[Stored data entries]

◇ ◇ ◇ ◇ ◇

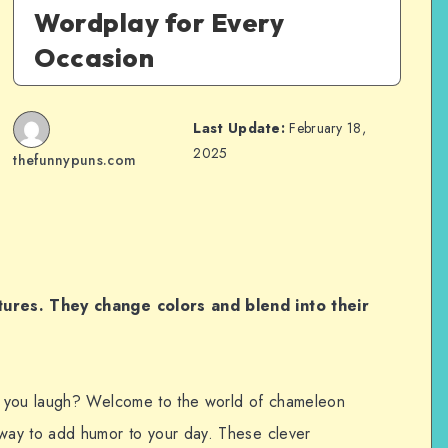
Wordplay for Every
Occasion
Last Update:
February 18,
2025
thefunnypuns.com
ures. They change colors and blend into their
e you laugh? Welcome to the world of chameleon
way to add humor to your day. These clever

◇ ◇ ◇ ◇ ◇

=== TASK BRIEF ===
Each line of the data needs to be output exactly, with any image excluded.

=== EXERCISE RESULT ===
Wordplay for Every
Occasion
Last Update:
February 18,
2025
thefunnypuns.com
ures. They change colors and blend into their
e you laugh? Welcome to the world of chameleon
way to add humor to your day. These clever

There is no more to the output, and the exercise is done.